I would like to move from Workgroup to Administrative Domain for better group policy control. I will not be able to justify additional server hardware or Microsoft licenses (those things are ridiculous) but can easily add more VMs to the existing server.

The way I see it I have a few decisions to make, each with a few options.

Which server runs the domain

  1. Windows Server 2008
    • Traditional AD solution
    • Can't add a backup controller without another license
    • Windows server is also running FTP and AS functions; AD servers typically just host AD.
  2. One of the Linux boxes with Samba)
    • Not the traditional AD solution (am I giving up any features?)
    • Can easily (read: cheaply) add a backup controller
    • If necessary (not ideal), can add a DC at remote location

How do I authenticate / authorize the remote locations

  1. Add remote Linux DC at remote location (seems like overkill for one remote client)
  2. Somehow connect to the VPN prior to logging in to Windows (is this even possible?)
  3. Expose my AD to the internet without VPN. (seems like a terrible idea)
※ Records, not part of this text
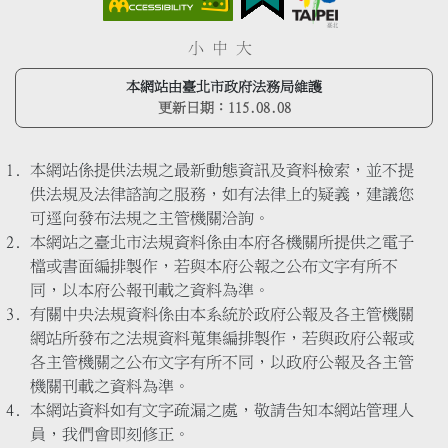
小
中
大
本網站由臺北市政府法務局維護
更新日期：
115.08.08
本網站係提供法規之最新動態資訊及資料檢索，並不提
供法規及法律諮詢之服務，如有法律上的疑義，建議您
可逕向發布法規之主管機關洽詢。
本網站之臺北市法規資料係由本府各機關所提供之電子
檔或書面編排製作，若與本府公報之公布文字有所不
同，以本府公報刊載之資料為準。
有關中央法規資料係由本系統於政府公報及各主管機關
網站所發布之法規資料蒐集編排製作，若與政府公報或
各主管機關之公布文字有所不同，以政府公報及各主管
機關刊載之資料為準。
本網站資料如有文字疏漏之處，敬請告知本網站管理人
員，我們會即刻修正。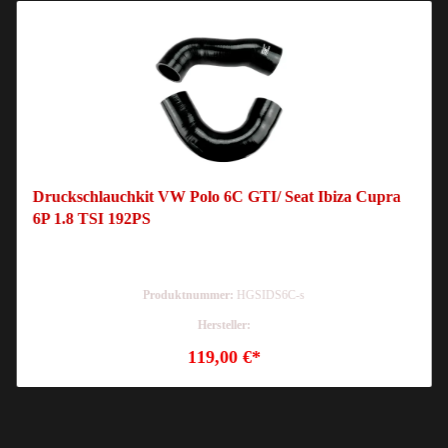
Druckschlauchkit VW Polo 6C GTI/ Seat Ibiza Cupra
6P 1.8 TSI 192PS
Produktnummer:
HGSIDS6C-s
Hersteller:
119,00 €*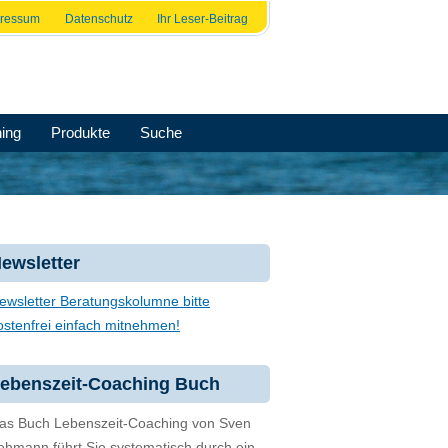
pressum
Datenschutz
Ihr Leser-Beitrag
ing
Produkte
Suche
ewsletter
ewsletter Beratungskolumne bitte
ostenfrei einfach mitnehmen!
ebenszeit-Coaching Buch
as Buch Lebenszeit-Coaching von Sven
ehmann führt Sie systematisch durch ein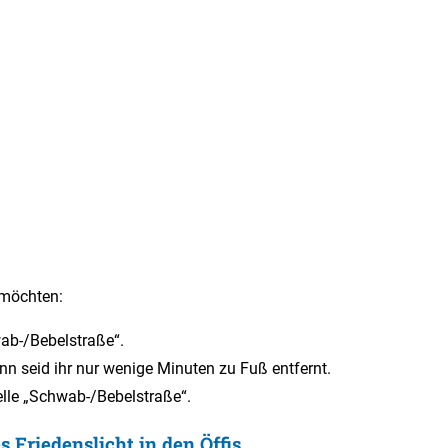
 möchten:
wab-/Bebelstraße“.
n seid ihr nur wenige Minuten zu Fuß entfernt.
telle „Schwab-/Bebelstraße“.
Friedenslicht in den Öffis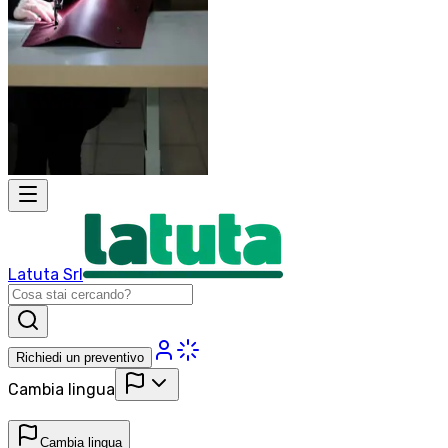
Latuta Srl
Richiedi un preventivo
Cambia lingua
Cambia lingua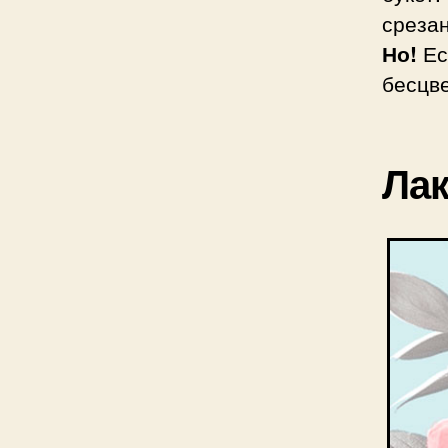
срезан
Но!
Ес
бесцве
Лак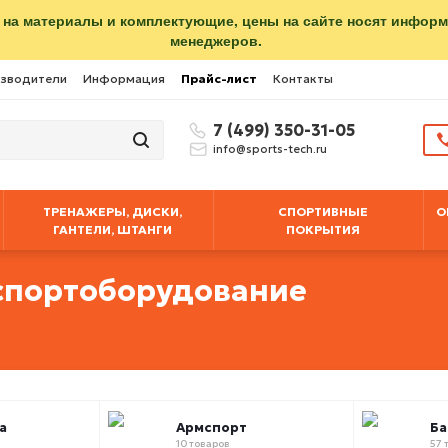
 на материалы и комплектующие, цены на сайте носят инфор
менеджеров.
зводители
Информация
Прайс-лист
Контакты
7 (499) 350-31-05
info@sports-tech.ru
ТРЕНАЖЕРЫ, ДИСКИ,
СПОРТИВНЫЕ
О
ГАНТЕЛИ, ШТАНГИ
ПОКРЫТИЯ
спортоборудование
а
Армспорт
Б
10 товаров
57 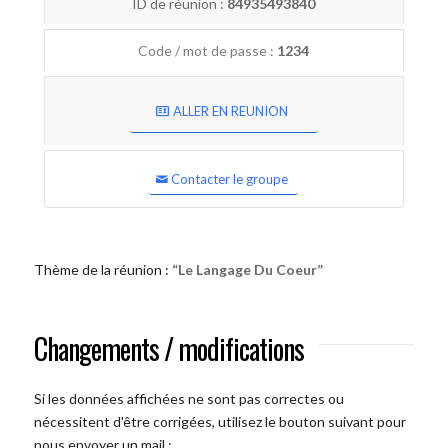
ID de réunion :
84935493840
Code / mot de passe :
1234
ALLER EN REUNION
Contacter le groupe
Thème de la réunion :
“Le Langage Du Coeur”
Changements / modifications
Si les données affichées ne sont pas correctes ou
nécessitent d'être corrigées, utilisez le bouton suivant pour
nous envoyer un mail :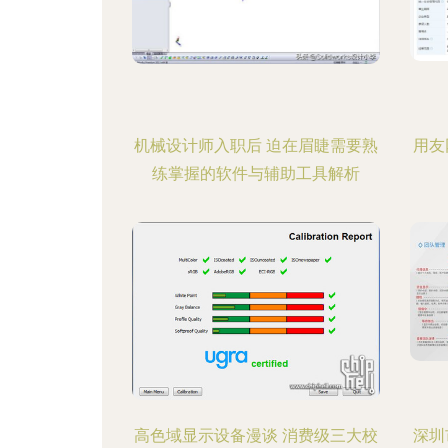
机械设计师入职后 迫在眉睫需要熟
用友
练掌握的软件与辅助工具解析
高色域显示设备漫谈 消费级三大校
深圳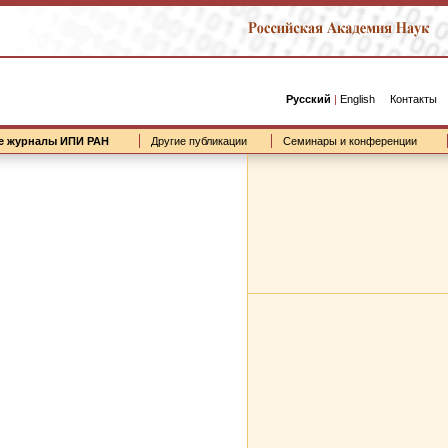
Русский
|
English
Контакты
е журналы ИПИ РАН
Другие публикации
Семинары и конференции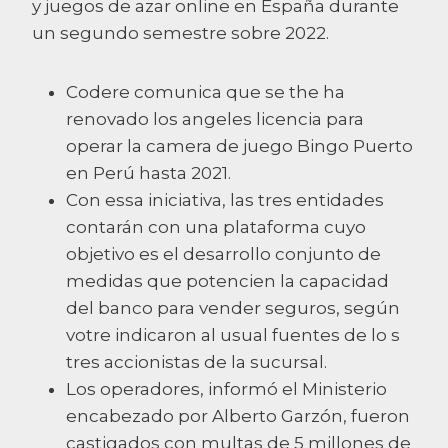
y juegos de azar online en España durante
un segundo semestre sobre 2022.
Codere comunica que se the ha
renovado los angeles licencia para
operar la camera de juego Bingo Puerto
en Perú hasta 2021.
Con essa iniciativa, las tres entidades
contarán con una plataforma cuyo
objetivo es el desarrollo conjunto de
medidas que potencien la capacidad
del banco para vender seguros, según
votre indicaron al usual fuentes de lo s
tres accionistas de la sucursal.
Los operadores, informó el Ministerio
encabezado por Alberto Garzón, fueron
castigados con multas de 5 millones de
Are there any options I'm missing? This has to be a pretty common situation for small businesses, I can't imagine these IT-less companies are buying multiple WinServer boxes to setup the traditional solution of a standalone AD, a standalone backup AD, and then another box to host everything else....

I'm a Linux guy and have no problem getting my hands dirty, but don't have a wealth of IT experience.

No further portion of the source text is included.